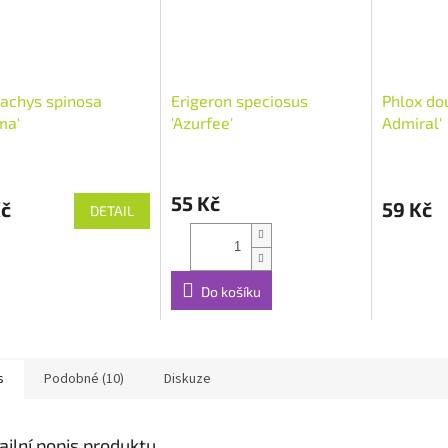
achys spinosa
Erigeron speciosus
Phlox dou
ma'
'Azurfee'
Admiral'
55 Kč
Kč
59 Kč
DETAIL
Do košíku
s
Podobné (10)
Diskuze
ailní popis produktu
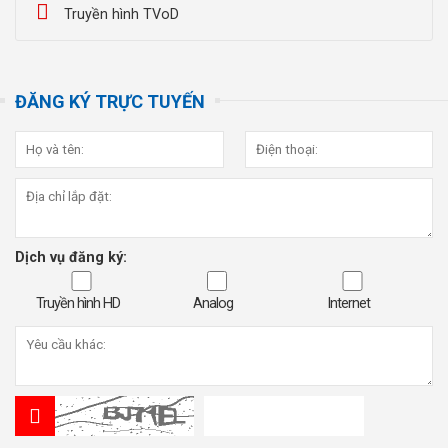
Truyền hình TVoD
ĐĂNG KÝ TRỰC TUYẾN
Dịch vụ đăng ký:
Truyền hình HD
Analog
Internet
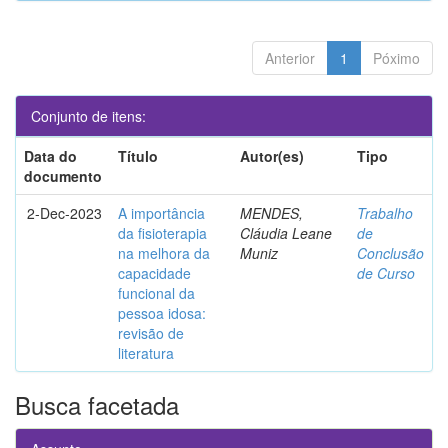
Anterior
1
Póximo
Conjunto de itens:
Data do
Título
Autor(es)
Tipo
documento
2-Dec-2023
A importância
MENDES,
Trabalho
da fisioterapia
Cláudia Leane
de
na melhora da
Muniz
Conclusão
capacidade
de Curso
funcional da
pessoa idosa:
revisão de
literatura
Busca facetada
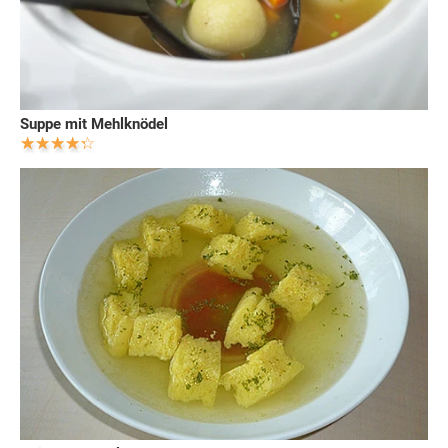
Suppe mit Mehlknödel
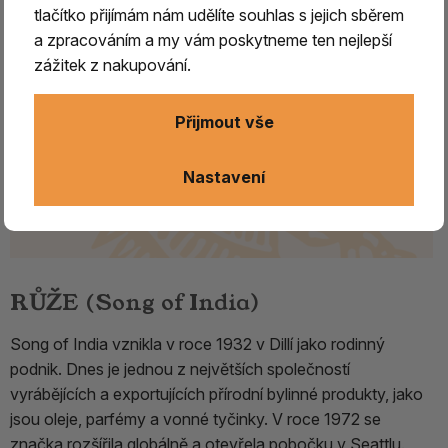
tlačítko přijímám nám udělíte souhlas s jejich sběrem
a zpracováním a my vám poskytneme ten nejlepší
zážitek z nakupování.
Přijmout vše
Nastavení
RŮŽE (Song of India)
Song of India vznikla v roce 1932 v Dillí jako rodinný
podnik. Dnes je jednou z největších společností
vyrábějících a exportujících přírodní bylinné produkty, jako
jsou oleje, parfémy a vonné tyčinky. V roce 1972 se
značka rozšířila globálně a otevřela pobočku v Seattlu.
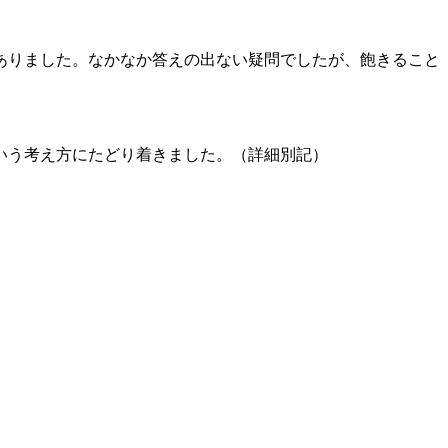
。
ありました。なかなか答えの出ない疑問でしたが、飽きること
いう考え方にたどり着きました。（詳細別記）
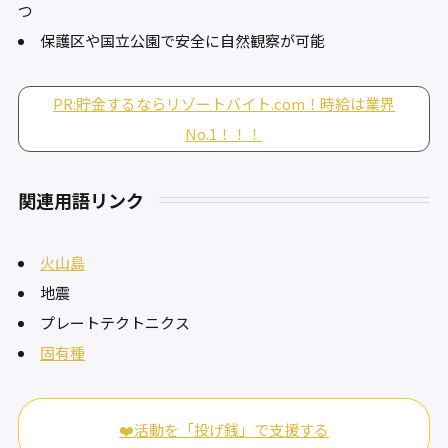
つ
保護区や国立公園で安全に自然観察が可能
PR:貯金するならリゾートバイト.com！時給は業界
No.1！！！
関連用語リンク
火山島
地震
プレートテクトニクス
固有種
❤️活動を「投げ銭」で支援する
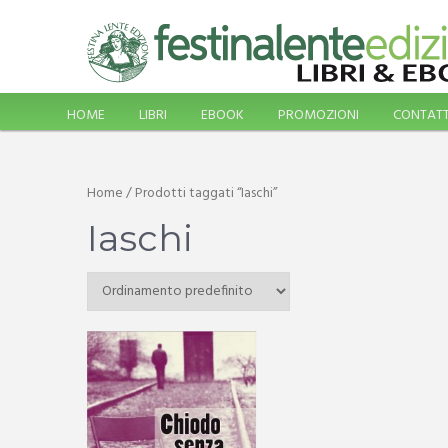
HOME
LIBRI
EBOOK
PROMOZIONI
CONTATT
Home
/ Prodotti taggati “Iaschi”
Iaschi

----

**WHAT THE EXERCISE ASKS**
Scan the entries above for the word "Song". Report the lines that hold it.

**REPLY TO THE EXERCISE**
RŮŽE (Song of India)
Song of India vznikla v roce 1932 v Dillí jako rodinný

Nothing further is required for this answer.